= Beginning of Section =
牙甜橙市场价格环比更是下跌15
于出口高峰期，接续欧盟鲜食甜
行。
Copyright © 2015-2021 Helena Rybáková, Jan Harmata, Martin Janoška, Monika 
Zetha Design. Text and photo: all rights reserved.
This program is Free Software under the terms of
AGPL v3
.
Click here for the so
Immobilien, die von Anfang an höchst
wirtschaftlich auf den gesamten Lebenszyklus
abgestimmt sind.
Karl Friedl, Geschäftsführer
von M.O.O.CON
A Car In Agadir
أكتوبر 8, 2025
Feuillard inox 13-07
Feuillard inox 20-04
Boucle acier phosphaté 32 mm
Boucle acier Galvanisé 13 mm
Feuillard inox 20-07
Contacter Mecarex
= End of Section =
= Beginning of Section =
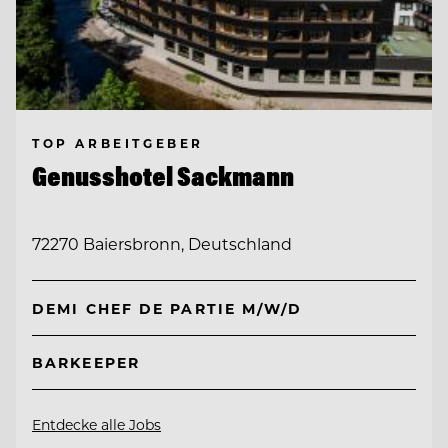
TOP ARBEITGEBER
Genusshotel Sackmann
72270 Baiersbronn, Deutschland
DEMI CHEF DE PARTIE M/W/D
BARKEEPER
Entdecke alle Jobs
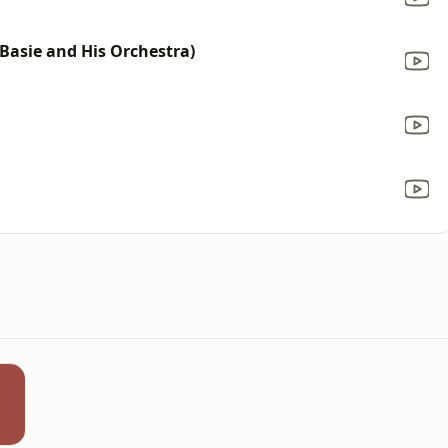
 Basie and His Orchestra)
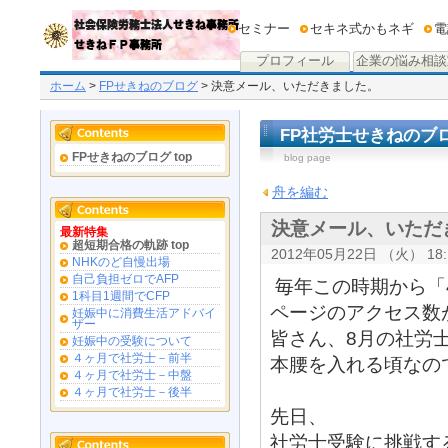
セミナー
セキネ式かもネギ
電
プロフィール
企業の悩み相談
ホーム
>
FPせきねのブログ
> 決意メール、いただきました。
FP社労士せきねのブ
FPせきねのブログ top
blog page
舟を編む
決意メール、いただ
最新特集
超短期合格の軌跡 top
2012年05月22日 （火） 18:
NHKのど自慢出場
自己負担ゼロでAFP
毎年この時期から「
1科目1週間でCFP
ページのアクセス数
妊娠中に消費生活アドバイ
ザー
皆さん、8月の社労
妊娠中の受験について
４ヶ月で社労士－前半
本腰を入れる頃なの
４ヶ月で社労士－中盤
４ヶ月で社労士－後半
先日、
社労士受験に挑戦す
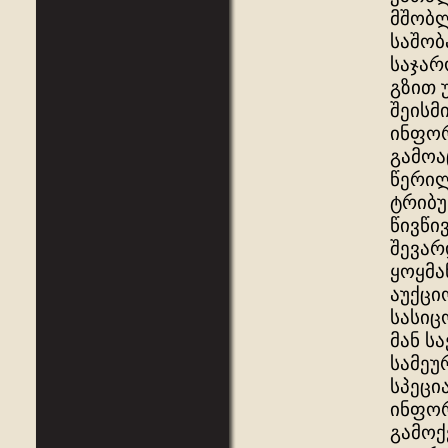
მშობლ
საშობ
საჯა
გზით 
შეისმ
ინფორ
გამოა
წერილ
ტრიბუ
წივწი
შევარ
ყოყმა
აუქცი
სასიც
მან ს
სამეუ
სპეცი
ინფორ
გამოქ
= End of Section =
= Beginning of Section =
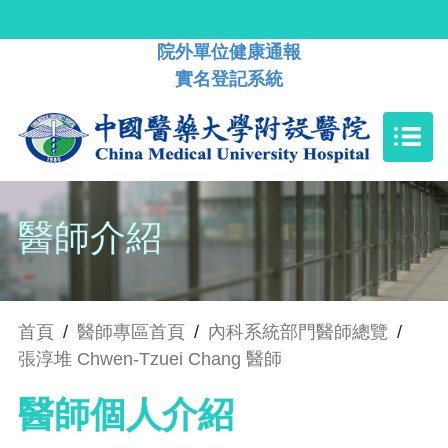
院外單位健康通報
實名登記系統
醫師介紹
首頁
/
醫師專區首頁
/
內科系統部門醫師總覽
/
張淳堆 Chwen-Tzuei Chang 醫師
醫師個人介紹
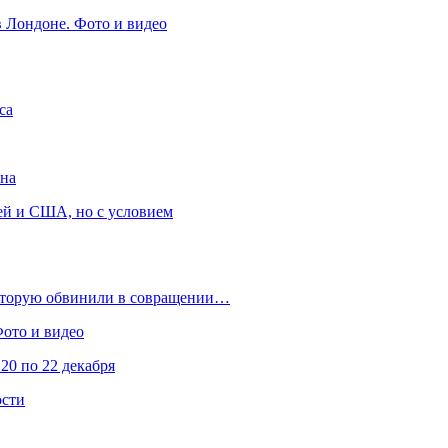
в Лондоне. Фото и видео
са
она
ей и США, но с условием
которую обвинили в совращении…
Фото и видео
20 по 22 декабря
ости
= End of Section =
Exercise prompt: Reproduce word for word the material above, beginning with the line that contains "牙甜橙市场价格环比更是下跌15" and ending with the line that contains "Contacter Mecarex".

Finished exercise:
牙甜橙市场价格环比更是下跌15
于出口高峰期，接续欧盟鲜食甜
行。
Copyright © 2015-2021 Helena Rybáková, Jan Harmata, Martin Janoška, Monika 
Zetha Design. Text and photo: all rights reserved.
This program is Free Software under the terms of
AGPL v3
.
Click here for the so
Immobilien, die von Anfang an höchst
wirtschaftlich auf den gesamten Lebenszyklus
abgestimmt sind.
Karl Friedl, Geschäftsführer
von M.O.O.CON
A Car In Agadir
أكتوبر 8, 2025
Feuillard inox 13-07
Feuillard inox 20-04
Boucle acier phosphaté 32 mm
Boucle acier Galvanisé 13 mm
Feuillard inox 20-07
Contacter Mecarex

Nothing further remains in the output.